What are the Differences Between American and British English?

From variations in pronunciation to other ambiguities and complex cases, discover how different British English and American English actually are.

From variations in pronunciation to other ambiguities and complex cases, discover how different British English and American English actually are.

The distinct accent isn’t the only thing that sets British English apart from American English. While the language is essentially the same, both regions have shaped the way it’s used to depict a unique and almost separate dialect. From variations in pronunciation to other ambiguities and complex cases, discover how different British English and American English actually are.

English Comes to America

The English language was first introduced to North America during British colonization at the beginning of the 17th century. As American citizens fought to become separate from the monarch, they begin to distance themselves in more way than one. Everything, from English traditions and cuisine, began to change, and the alteration in the language was soon to follow.

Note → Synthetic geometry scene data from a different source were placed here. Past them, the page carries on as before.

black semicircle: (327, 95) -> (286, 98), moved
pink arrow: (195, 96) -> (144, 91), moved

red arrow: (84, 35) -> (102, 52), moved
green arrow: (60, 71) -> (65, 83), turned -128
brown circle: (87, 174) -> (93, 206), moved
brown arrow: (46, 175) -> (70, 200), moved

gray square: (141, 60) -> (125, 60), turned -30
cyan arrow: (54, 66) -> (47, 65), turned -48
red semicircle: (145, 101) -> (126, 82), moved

Webster Declares American English Unique

Noah Webster believed it was important for America to establish itself as an independent nation, and he sought to assert its revolutionary nature through linguistics. Webster wrote and published the first American spelling, grammar, and reading school books as well as the first American dictionary. The linguist believed that the spelling of certain words should reflect the correct pronunciation, which is why some words are spelled differently in British and American English. For example, aeroplane/airplane, labour/labor, aluminium, aluminum.

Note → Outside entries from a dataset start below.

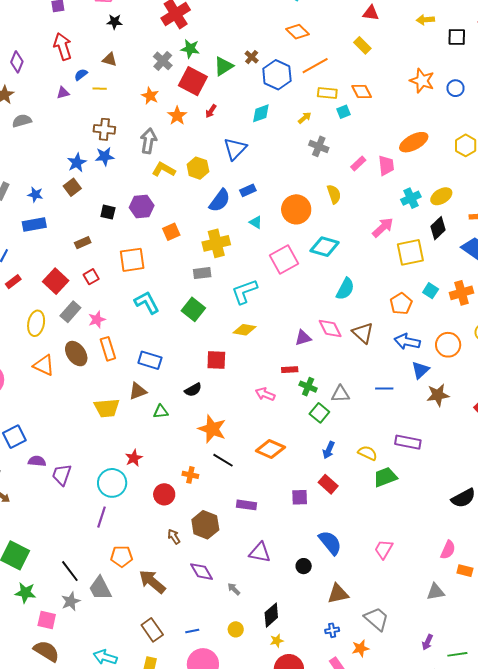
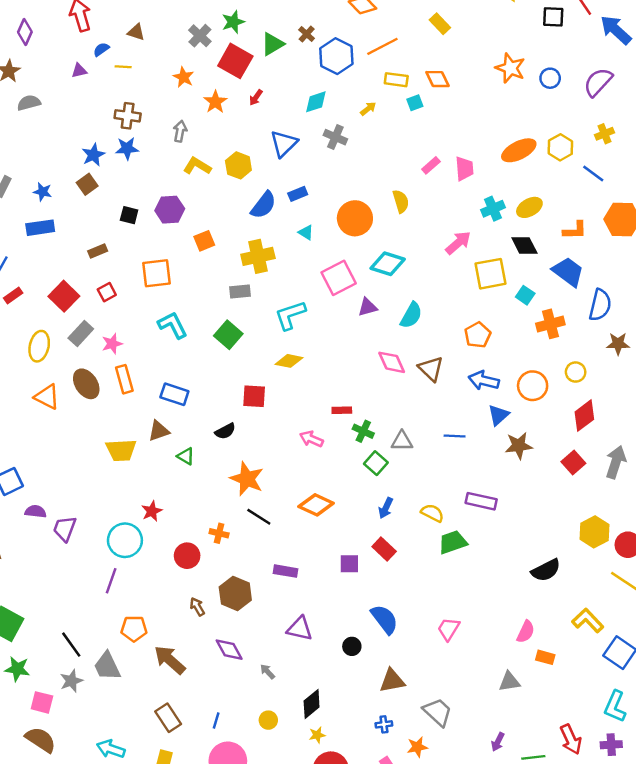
green star: (190, 49) -> (233, 22), turned -30
gray arrow: (148, 141) -> (180, 131), size x0.7
orange ellipse: (414, 142) -> (519, 150), moved
gray cross: (319, 146) -> (335, 137), moved
black diamond: (438, 228) -> (524, 245), turned -75
cyan square: (431, 291) -> (525, 295), moved
purple triangle: (303, 338) -> (367, 307), moved
green triangle: (161, 412) -> (186, 456), turned 35
blue line: (192, 631) -> (216, 720), turned -64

Idioms and American/ UK Culture

As the language continued to evolve, idioms and slang developed differently in English and American English. That’s why certain terms and phrases have a different meaning in America and the UK. For example, an apartment building is known as a “block of flats” in the UK. Additionally, “costumes” in America are referred to as “fancy dress” in the UK. Keep that in mind when you’re invited to a “fancy dress party” while traveling through London — you’ll want to pack your cat ears instead of your ball gown!